There’s a feeling that comes at the end of every trip that’s pretty much indescribable. Humans are hardwired to feel a sense of loss when something comes to an end, even if it’s a job they didn’t like, or someone they weren’t close with moving away. From a young age I felt that sense of loss more acutely than most. My favorite day of Spring Break was the first, when we were driving down to the location and the end was still as far away as possible. I cried when the last snow melted at the end of winter (I hate winter). I kept my blankie until I was like 12 because I couldn’t bear the thought that any night with it might be the last.

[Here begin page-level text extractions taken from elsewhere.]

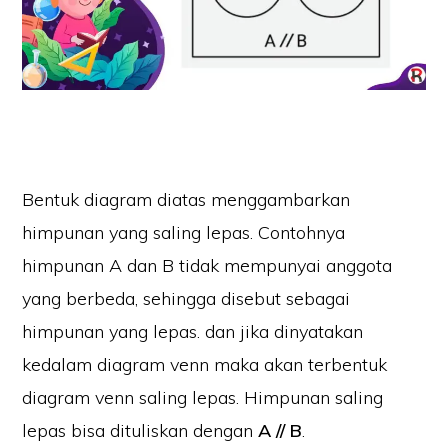
Bentuk diagram diatas menggambarkan
himpunan yang saling lepas. Contohnya
himpunan A dan B tidak mempunyai anggota
yang berbeda, sehingga disebut sebagai
himpunan yang lepas. dan jika dinyatakan
kedalam diagram venn maka akan terbentuk
diagram venn saling lepas. Himpunan saling
lepas bisa dituliskan dengan
A // B
.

I thought that maybe I’d learned to corral that sense by the summer of 2021. At 23 years old, I’d gained some perspective in life. In fact, I’d felt comfortable bouncing from the end of one trip right back to the beginning of another – St. Louis, 4th of July, San Diego, Beach Week, and then Grand Teton/Yellowstone. And fortunately for me, I didn’t even have to dwell on this as the end of the summer. Sure, my last ever first day of school was only 2 days away. But we were also 6 days away from flying to Michigan for my cousin’s wedding, and college football season was coming. If I could just do enough to ignore the fact that this was *the* trip of a lifetime, and that I’d been looking forward to it daily for months, maybe I could avoid a lot of that sense of loss.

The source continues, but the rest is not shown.